The Blockifier Contract
Blockifiers are responsible for transforming raw data into Steamship Block Format. Using our SDK, that means implementing the following method:
class MyBlockifier(Blockifier):
def run(
self, request: PluginRequest[RawDataPluginInput]
) -> Union[
Response,
Response[BlockAndTagPluginOutput]
]:
pass
How to Structure Blocks and Tags
The biggest design question you will face when implementing a blockifier is how to structure your blocks and tags.
At the platform level, we leave this open-ended on purpose, but we do encourage a few conventions of common convergence.
See the Data Model section for a discussion of how to think effectively about blocks and tags.
Synchronous Example: A Pseudo-Markdown Blockifier
A trivial implementation of this contract would be a pseudo-Markdown blockifier.
Let’s say this blockifier assumes the input data is UTF-8, assumes that empty new lines represent paragraph breaks.

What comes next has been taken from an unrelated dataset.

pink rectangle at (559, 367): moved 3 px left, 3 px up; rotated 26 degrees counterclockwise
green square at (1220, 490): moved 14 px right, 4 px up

You could implement such a blockifier with this following code:
class PretendMarkdownBlockifier(Blockifier):
def run(self, request: PluginRequest[RawDataPluginInput]) -> Union[PluginRequest[BlockAndTagPluginOutput], BlockAndTagPluginOutput]:
# Grab the raw bytes.
text = request.data.data
# Decode it as UTF-8
if isinstance(text, bytes):
text = text.decode("utf-8")
# Split it into paragraphs based on a double newline
paragraphs = data.split("\n\n")
# Create a block for each paragraph and add a tag marking it as a paragraph
blocks = [
Block.CreateRequest(text=paragraph, tags=[
Tag.CreateRequest(kind="my-plugin", name="paragraph")

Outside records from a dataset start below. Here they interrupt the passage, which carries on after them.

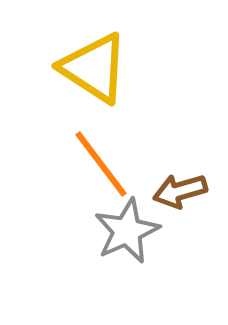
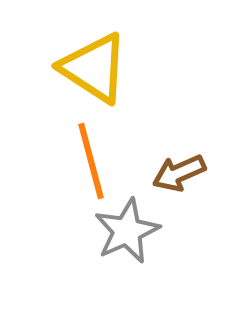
orange line: moved 10 px left, 3 px up; rotated 22 degrees clockwise
brown arrow: moved 1 px left, 18 px up; rotated 8 degrees counterclockwise
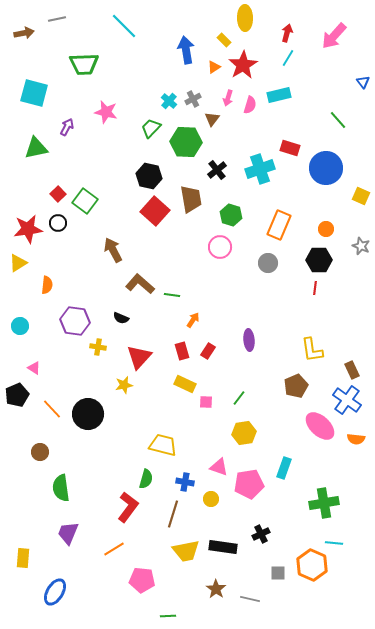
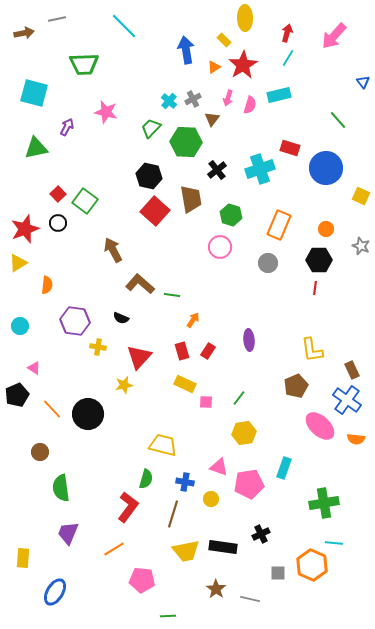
red star at (28, 229): moved 3 px left; rotated 12 degrees counterclockwise
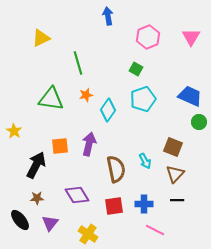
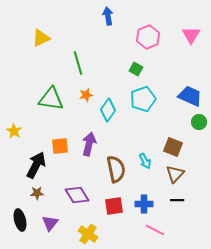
pink triangle: moved 2 px up
brown star: moved 5 px up
black ellipse: rotated 25 degrees clockwise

]) for paragraph in paragraphs
]
# Return a BlockAndTagPluginOutput object
return BlockAndTagPluginOutput(file=File.CreateRequest(blocks=blocks))
From the standpoint of the Steamship Engine, this PretendMarkdownBlockifier
now provides a way to
transform any bytes claiming to be of this pseudo-markdown type into Steamship Block Format.
Asynchronous Blockifiers
Some blockifiers will need to call third-party APIs that are asynchronous. Image-to-text (OCR) and speech-to-text (S2T) are two common examples. When this occurs, you should make your blockifier asynchronous as well.
See the Developing Asynchronous Plugins section for details.